#### [Work instruction]
Reproduce, with no changes, the line where "Если сравнивать по" appears and every subsequent line of the listing, the last one included.

#### [The data]
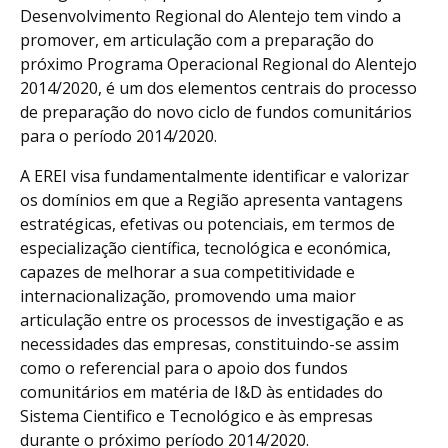
Desenvolvimento Regional do Alentejo tem vindo a
promover, em articulação com a preparação do
próximo Programa Operacional Regional do Alentejo
2014/2020, é um dos elementos centrais do processo
de preparação do novo ciclo de fundos comunitários
para o período 2014/2020.
A EREI visa fundamentalmente identificar e valorizar
os domínios em que a Região apresenta vantagens
estratégicas, efetivas ou potenciais, em termos de
especialização científica, tecnológica e económica,
capazes de melhorar a sua competitividade e
internacionalização, promovendo uma maior
articulação entre os processos de investigação e as
necessidades das empresas, constituindo-se assim
como o referencial para o apoio dos fundos
comunitários em matéria de I&D às entidades do
Sistema Cientifico e Tecnológico e às empresas
durante o próximo período 2014/2020.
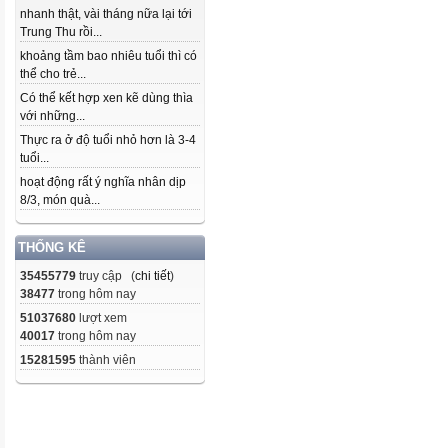
nhanh thật, vài tháng nữa lại tới
Trung Thu rồi...
khoảng tầm bao nhiêu tuổi thì có
thể cho trẻ...
Có thể kết hợp xen kẽ dùng thìa
với những...
Thực ra ở độ tuổi nhỏ hơn là 3-4
tuổi...
hoạt động rất ý nghĩa nhân dịp
8/3, món quà...
THỐNG KÊ
35455779
truy cập (
chi tiết
)
38477
trong hôm nay
51037680
lượt xem
40017
trong hôm nay
15281595
thành viên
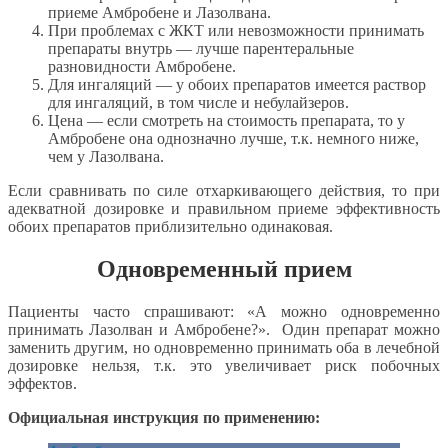
приеме Амбробене и Лазолвана.
При проблемах с ЖКТ или невозможности принимать
препараты внутрь — лучше парентеральные
разновидности Амбробене.
Для ингаляций — у обоих препаратов имеется раствор
для ингаляций, в том числе и небулайзеров.
Цена — если смотреть на стоимость препарата, то у
Амбробене она однозначно лучше, т.к. немного ниже,
чем у Лазолвана.
Если сравнивать по силе отхаркивающего действия, то при
адекватной дозировке и правильном приеме эффективность
обоих препаратов приблизительно одинаковая.
Одновременный прием
Пациенты часто спрашивают: «А можно одновременно
принимать Лазолван и Амбробене?». Один препарат можно
заменить другим, но одновременно принимать оба в лечебной
дозировке нельзя, т.к. это увеличивает риск побочных
эффектов.
Официальная инструкция по применению:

#### [Solution]
Если сравнивать по силе отхаркивающего действия, то при
адекватной дозировке и правильном приеме эффективность
обоих препаратов приблизительно одинаковая.
Одновременный прием
Пациенты часто спрашивают: «А можно одновременно
принимать Лазолван и Амбробене?». Один препарат можно
заменить другим, но одновременно принимать оба в лечебной
дозировке нельзя, т.к. это увеличивает риск побочных
эффектов.
Официальная инструкция по применению:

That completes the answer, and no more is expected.